Her legs burned. Her arms pumped at a furious pace. The crowd finally became aware of her, and every one of them within a five block radius turned toward her in slow, perfect unison, like a carefully choreographed ballet.

Stop. Breathe. Don’t panic.

Her tongue felt like sandpaper rubbing against the back of her throat. Their rotten hands and deafening moans were starting to close in on her.

Stop. Breathe. Don’t panic.

One of them managed to reach out and rip a chunk of hair from her scalp, sending blood spilling down the back of her neck.

Stop. Breathe. Don’t panic.

And then, somehow, she was there.

She heard a loud noise from somewhere above – a signal – and the heavy EMERGENCY EXIT door she had been sprinting towards flew open. A survivor with a plaid shirt and a thick beard was beckoning her wildly. He was also saying something – screaming something – something she couldn’t hear. Her ears were ringing.

The lumberjack pulled her inside and slammed the door. Thankfully, it was heavy enough to sever one of the monster’s arms and seal itself shut before the thing could slither its body inside.

She was escorted upstairs to meet the rest of the group. Once there, she saw that they had plenty of food and drinkable water. She felt so happy, she could cry.

“Welcome home, little lady,” one of the survivors greeted her. He had a withered face and hollow cheeks. “We were afraid you might not make it for a second.”

“You mean…I’m safe?” she stammered, tears somehow welling in her parched eyes.

“Oh, yeah, we’ll keep you safe all right,” their leader told her, walking up to her.

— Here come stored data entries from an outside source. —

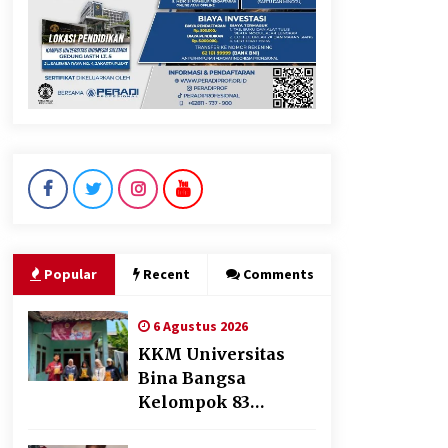
Jokowi Tetap Disambut
Hangat di NTT, Ahmad Ali:
Karya dan Pengabdiannya
Masih Dirasakan Masyarakat
5 Agustus 2026
Polres Cilegon Gelar Apel
Kesiapsiagaan Hadapi
Ancaman Kebakaran Akibat
Popular
Recent
Comments
Fenomena El Niño
5 Agustus 2026
6 Agustus 2026
KKM Universitas
Bina Bangsa
Kelompok 83
Laksanakan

The top few buttons of his shirt were undone and his yellow teeth smelled like cheap whiskey. “We haven’t come across any live women in at least four months. And you sure are a pretty young thing,” he sneered, his eyes dancing up and down her emaciated frame like he was staring at a delicious piece of meat. He reached out with a dirty hand and stroked her face with his rough, calloused fingers.

Before she could protest, her exhausted body floated to the floor and her vision faded to black.